[Extracted data entries]
============================================================
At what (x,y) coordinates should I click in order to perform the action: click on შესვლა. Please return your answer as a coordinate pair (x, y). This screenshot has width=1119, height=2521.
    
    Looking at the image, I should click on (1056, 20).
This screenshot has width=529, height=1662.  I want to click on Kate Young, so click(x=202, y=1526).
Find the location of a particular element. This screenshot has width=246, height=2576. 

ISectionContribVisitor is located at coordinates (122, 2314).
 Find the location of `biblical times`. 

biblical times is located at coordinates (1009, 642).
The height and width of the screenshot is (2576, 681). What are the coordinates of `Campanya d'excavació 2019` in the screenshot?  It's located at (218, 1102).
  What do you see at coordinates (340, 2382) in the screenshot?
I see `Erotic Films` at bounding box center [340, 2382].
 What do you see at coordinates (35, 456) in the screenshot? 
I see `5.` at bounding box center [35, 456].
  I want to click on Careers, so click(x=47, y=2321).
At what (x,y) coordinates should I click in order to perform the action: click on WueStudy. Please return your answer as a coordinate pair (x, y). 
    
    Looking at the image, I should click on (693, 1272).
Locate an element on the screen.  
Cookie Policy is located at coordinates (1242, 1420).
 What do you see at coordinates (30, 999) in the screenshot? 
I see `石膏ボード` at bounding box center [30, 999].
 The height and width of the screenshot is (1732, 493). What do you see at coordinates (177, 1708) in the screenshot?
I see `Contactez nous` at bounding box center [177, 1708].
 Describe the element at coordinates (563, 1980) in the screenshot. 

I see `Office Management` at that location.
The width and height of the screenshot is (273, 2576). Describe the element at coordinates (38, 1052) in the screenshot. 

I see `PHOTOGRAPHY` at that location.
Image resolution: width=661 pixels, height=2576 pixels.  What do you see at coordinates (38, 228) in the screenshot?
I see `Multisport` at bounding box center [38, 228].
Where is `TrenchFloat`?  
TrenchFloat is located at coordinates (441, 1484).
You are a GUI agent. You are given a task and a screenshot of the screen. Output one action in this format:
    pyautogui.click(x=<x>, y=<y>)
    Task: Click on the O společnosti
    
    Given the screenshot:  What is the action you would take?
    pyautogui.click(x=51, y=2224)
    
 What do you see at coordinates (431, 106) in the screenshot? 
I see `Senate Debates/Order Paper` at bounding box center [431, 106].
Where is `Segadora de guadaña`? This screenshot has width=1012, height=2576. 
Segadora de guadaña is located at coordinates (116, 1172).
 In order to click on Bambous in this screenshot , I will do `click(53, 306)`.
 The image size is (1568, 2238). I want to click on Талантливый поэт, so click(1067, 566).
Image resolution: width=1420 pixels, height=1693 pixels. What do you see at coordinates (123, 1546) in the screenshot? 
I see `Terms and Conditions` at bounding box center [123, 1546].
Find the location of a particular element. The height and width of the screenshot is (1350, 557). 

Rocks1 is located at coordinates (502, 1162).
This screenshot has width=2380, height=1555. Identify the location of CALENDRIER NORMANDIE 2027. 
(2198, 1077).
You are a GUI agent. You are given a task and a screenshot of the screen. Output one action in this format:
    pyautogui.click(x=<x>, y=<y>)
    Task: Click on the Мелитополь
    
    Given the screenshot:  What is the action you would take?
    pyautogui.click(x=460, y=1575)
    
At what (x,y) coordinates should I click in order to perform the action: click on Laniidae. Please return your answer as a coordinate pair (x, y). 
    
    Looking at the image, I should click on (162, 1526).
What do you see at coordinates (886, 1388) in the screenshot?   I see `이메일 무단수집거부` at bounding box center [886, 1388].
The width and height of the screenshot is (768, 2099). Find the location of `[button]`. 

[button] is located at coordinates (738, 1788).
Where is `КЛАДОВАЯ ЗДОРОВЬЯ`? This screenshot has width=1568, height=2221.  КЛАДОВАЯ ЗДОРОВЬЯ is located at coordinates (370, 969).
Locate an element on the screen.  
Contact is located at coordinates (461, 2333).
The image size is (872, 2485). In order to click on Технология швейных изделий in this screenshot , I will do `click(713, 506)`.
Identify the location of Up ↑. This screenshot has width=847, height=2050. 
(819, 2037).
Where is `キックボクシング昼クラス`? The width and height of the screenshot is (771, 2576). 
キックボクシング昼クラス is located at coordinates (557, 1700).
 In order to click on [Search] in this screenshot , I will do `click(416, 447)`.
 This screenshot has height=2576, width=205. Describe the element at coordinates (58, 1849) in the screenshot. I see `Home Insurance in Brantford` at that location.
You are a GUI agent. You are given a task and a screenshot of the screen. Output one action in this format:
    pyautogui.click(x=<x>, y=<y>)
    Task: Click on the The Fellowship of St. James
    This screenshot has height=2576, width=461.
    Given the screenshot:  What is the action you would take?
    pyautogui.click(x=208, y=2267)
============================================================
Word for word, repeat every line of the data.

At what (x,y) coordinates should I click in order to perform the action: click on შესვლა. Please return your answer as a coordinate pair (x, y). This screenshot has width=1119, height=2521.
    
    Looking at the image, I should click on (1056, 20).
This screenshot has width=529, height=1662.  I want to click on Kate Young, so click(x=202, y=1526).
Find the location of a particular element. This screenshot has width=246, height=2576. 

ISectionContribVisitor is located at coordinates (122, 2314).
 Find the location of `biblical times`. 

biblical times is located at coordinates (1009, 642).
The height and width of the screenshot is (2576, 681). What are the coordinates of `Campanya d'excavació 2019` in the screenshot?  It's located at (218, 1102).
  What do you see at coordinates (340, 2382) in the screenshot?
I see `Erotic Films` at bounding box center [340, 2382].
 What do you see at coordinates (35, 456) in the screenshot? 
I see `5.` at bounding box center [35, 456].
  I want to click on Careers, so click(x=47, y=2321).
At what (x,y) coordinates should I click in order to perform the action: click on WueStudy. Please return your answer as a coordinate pair (x, y). 
    
    Looking at the image, I should click on (693, 1272).
Locate an element on the screen.  
Cookie Policy is located at coordinates (1242, 1420).
 What do you see at coordinates (30, 999) in the screenshot? 
I see `石膏ボード` at bounding box center [30, 999].
 The height and width of the screenshot is (1732, 493). What do you see at coordinates (177, 1708) in the screenshot?
I see `Contactez nous` at bounding box center [177, 1708].
 Describe the element at coordinates (563, 1980) in the screenshot. 

I see `Office Management` at that location.
The width and height of the screenshot is (273, 2576). Describe the element at coordinates (38, 1052) in the screenshot. 

I see `PHOTOGRAPHY` at that location.
Image resolution: width=661 pixels, height=2576 pixels.  What do you see at coordinates (38, 228) in the screenshot?
I see `Multisport` at bounding box center [38, 228].
Where is `TrenchFloat`?  
TrenchFloat is located at coordinates (441, 1484).
You are a GUI agent. You are given a task and a screenshot of the screen. Output one action in this format:
    pyautogui.click(x=<x>, y=<y>)
    Task: Click on the O společnosti
    
    Given the screenshot:  What is the action you would take?
    pyautogui.click(x=51, y=2224)
    
 What do you see at coordinates (431, 106) in the screenshot? 
I see `Senate Debates/Order Paper` at bounding box center [431, 106].
Where is `Segadora de guadaña`? This screenshot has width=1012, height=2576. 
Segadora de guadaña is located at coordinates (116, 1172).
 In order to click on Bambous in this screenshot , I will do `click(53, 306)`.
 The image size is (1568, 2238). I want to click on Талантливый поэт, so click(1067, 566).
Image resolution: width=1420 pixels, height=1693 pixels. What do you see at coordinates (123, 1546) in the screenshot? 
I see `Terms and Conditions` at bounding box center [123, 1546].
Find the location of a particular element. The height and width of the screenshot is (1350, 557). 

Rocks1 is located at coordinates (502, 1162).
This screenshot has width=2380, height=1555. Identify the location of CALENDRIER NORMANDIE 2027. 
(2198, 1077).
You are a GUI agent. You are given a task and a screenshot of the screen. Output one action in this format:
    pyautogui.click(x=<x>, y=<y>)
    Task: Click on the Мелитополь
    
    Given the screenshot:  What is the action you would take?
    pyautogui.click(x=460, y=1575)
    
At what (x,y) coordinates should I click in order to perform the action: click on Laniidae. Please return your answer as a coordinate pair (x, y). 
    
    Looking at the image, I should click on (162, 1526).
What do you see at coordinates (886, 1388) in the screenshot?   I see `이메일 무단수집거부` at bounding box center [886, 1388].
The width and height of the screenshot is (768, 2099). Find the location of `[button]`. 

[button] is located at coordinates (738, 1788).
Where is `КЛАДОВАЯ ЗДОРОВЬЯ`? This screenshot has width=1568, height=2221.  КЛАДОВАЯ ЗДОРОВЬЯ is located at coordinates (370, 969).
Locate an element on the screen.  
Contact is located at coordinates (461, 2333).
The image size is (872, 2485). In order to click on Технология швейных изделий in this screenshot , I will do `click(713, 506)`.
Identify the location of Up ↑. This screenshot has width=847, height=2050. 
(819, 2037).
Where is `キックボクシング昼クラス`? The width and height of the screenshot is (771, 2576). 
キックボクシング昼クラス is located at coordinates (557, 1700).
 In order to click on [Search] in this screenshot , I will do `click(416, 447)`.
 This screenshot has height=2576, width=205. Describe the element at coordinates (58, 1849) in the screenshot. I see `Home Insurance in Brantford` at that location.
You are a GUI agent. You are given a task and a screenshot of the screen. Output one action in this format:
    pyautogui.click(x=<x>, y=<y>)
    Task: Click on the The Fellowship of St. James
    This screenshot has height=2576, width=461.
    Given the screenshot:  What is the action you would take?
    pyautogui.click(x=208, y=2267)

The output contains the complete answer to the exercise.